BEGIN

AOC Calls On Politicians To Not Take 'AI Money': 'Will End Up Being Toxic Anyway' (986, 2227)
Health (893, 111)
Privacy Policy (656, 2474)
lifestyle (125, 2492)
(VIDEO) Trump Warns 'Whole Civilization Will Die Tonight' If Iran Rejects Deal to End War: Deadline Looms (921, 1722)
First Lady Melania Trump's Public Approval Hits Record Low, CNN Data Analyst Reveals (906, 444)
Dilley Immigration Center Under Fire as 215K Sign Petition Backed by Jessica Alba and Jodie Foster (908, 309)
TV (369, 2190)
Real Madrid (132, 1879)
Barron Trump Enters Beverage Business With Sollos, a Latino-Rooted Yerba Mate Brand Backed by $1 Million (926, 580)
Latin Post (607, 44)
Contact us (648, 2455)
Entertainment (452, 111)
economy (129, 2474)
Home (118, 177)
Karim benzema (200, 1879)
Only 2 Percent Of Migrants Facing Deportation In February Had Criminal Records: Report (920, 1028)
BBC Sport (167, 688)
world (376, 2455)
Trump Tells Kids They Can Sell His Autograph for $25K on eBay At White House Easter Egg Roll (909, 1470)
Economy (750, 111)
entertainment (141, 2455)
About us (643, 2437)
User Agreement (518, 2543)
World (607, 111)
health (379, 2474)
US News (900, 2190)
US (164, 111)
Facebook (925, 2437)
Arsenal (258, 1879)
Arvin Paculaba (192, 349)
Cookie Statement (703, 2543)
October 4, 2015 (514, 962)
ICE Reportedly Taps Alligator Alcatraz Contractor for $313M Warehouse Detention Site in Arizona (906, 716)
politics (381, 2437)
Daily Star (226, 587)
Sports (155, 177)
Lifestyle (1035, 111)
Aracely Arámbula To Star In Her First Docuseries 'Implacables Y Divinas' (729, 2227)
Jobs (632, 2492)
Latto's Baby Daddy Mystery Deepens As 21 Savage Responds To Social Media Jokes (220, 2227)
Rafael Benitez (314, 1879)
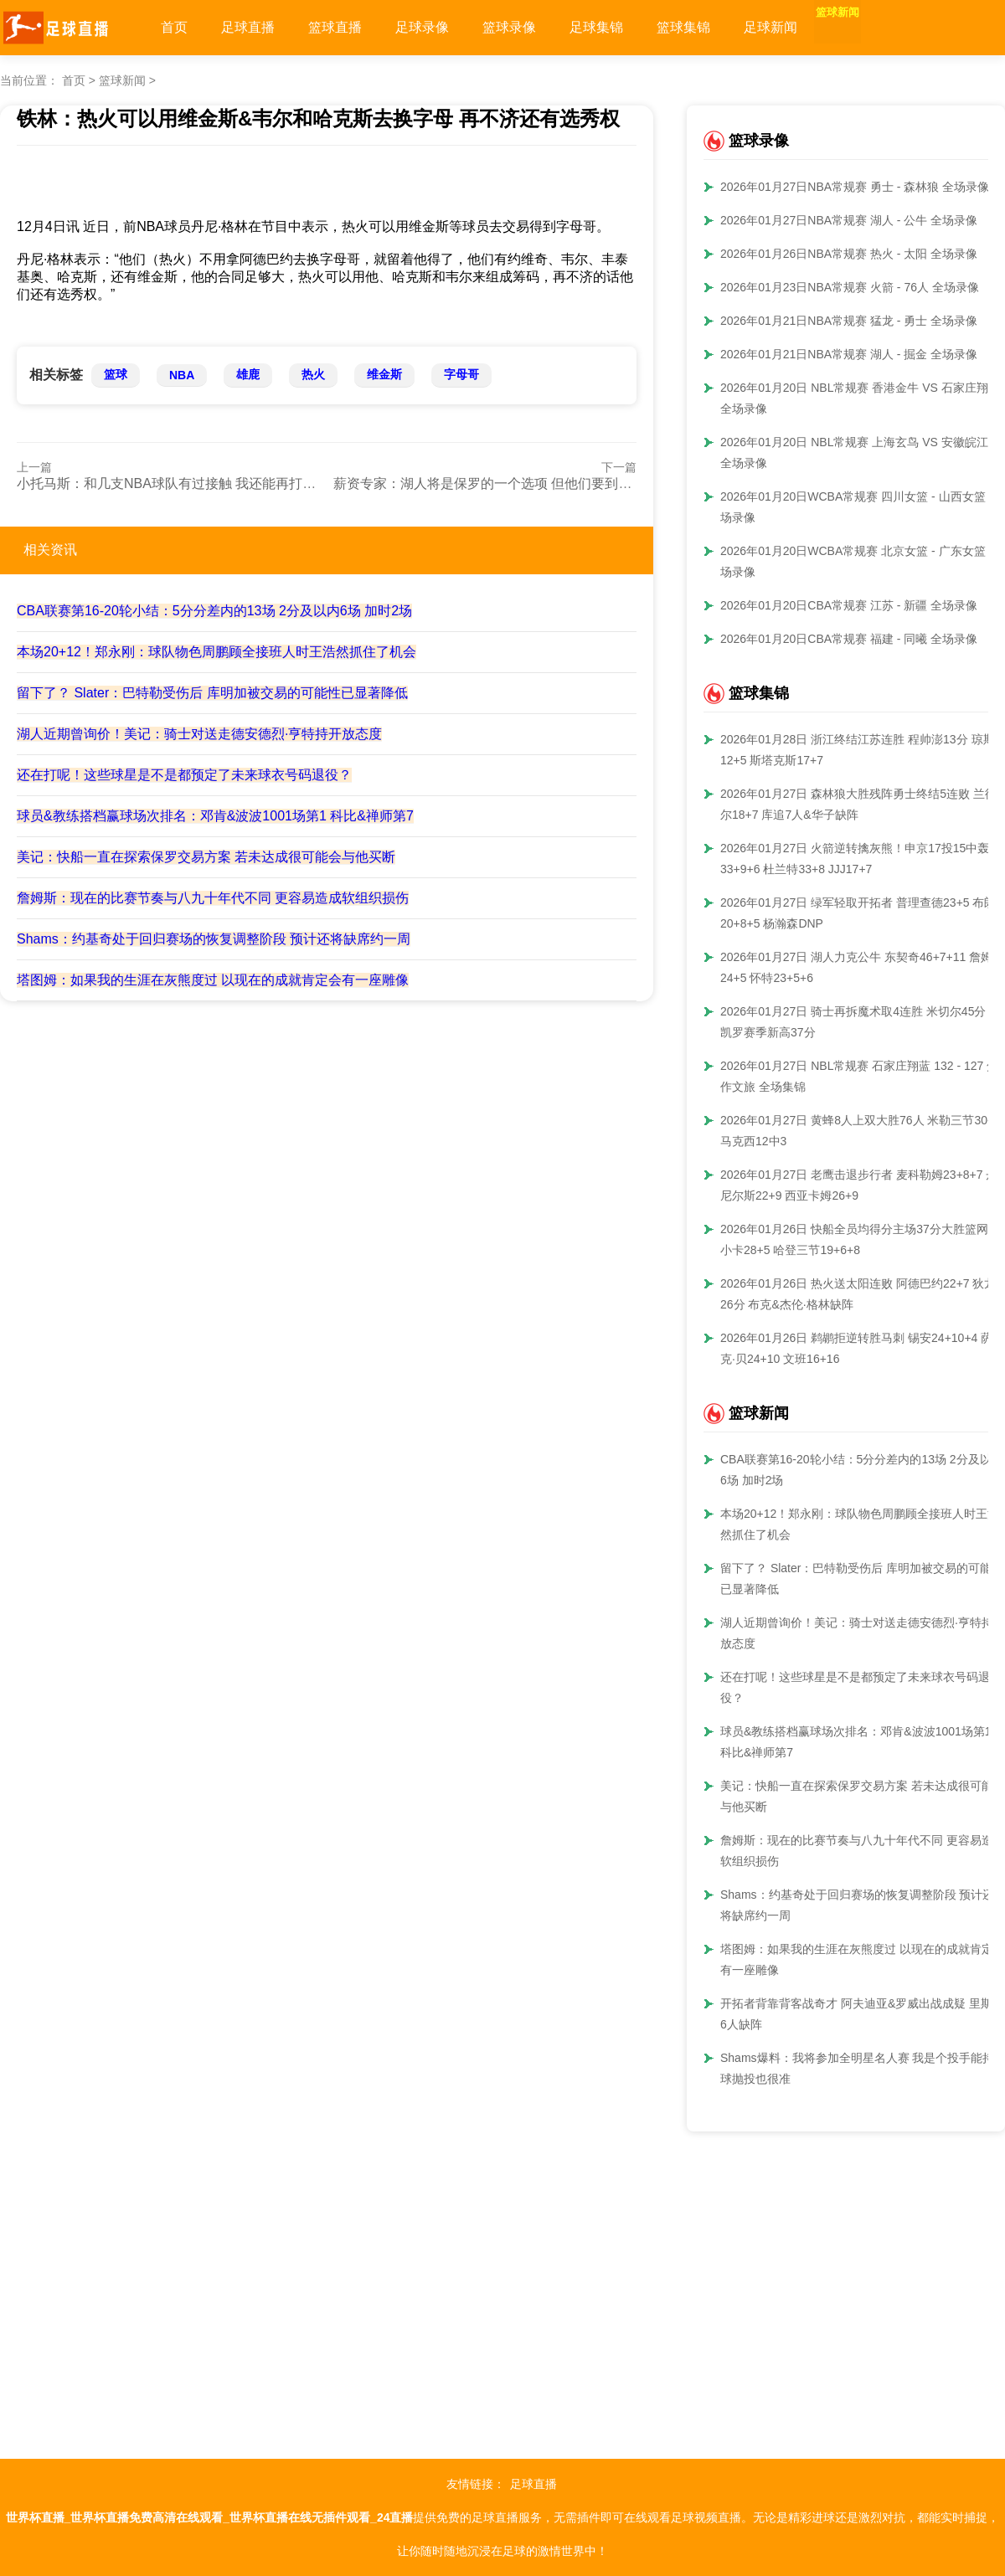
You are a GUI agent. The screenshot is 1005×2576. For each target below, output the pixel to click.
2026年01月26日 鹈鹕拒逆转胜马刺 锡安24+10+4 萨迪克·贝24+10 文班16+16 (862, 1348)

END

▶ **TASK TO CARRY OUT**
The job here is to find each line above with the word "First" and copy it.

▶ **SOLUTION TO THIS TASK**
First Lady Melania Trump's Public Approval Hits Record Low, CNN Data Analyst Reveals (906, 444)
Aracely Arámbula To Star In Her First Docuseries 'Implacables Y Divinas' (729, 2227)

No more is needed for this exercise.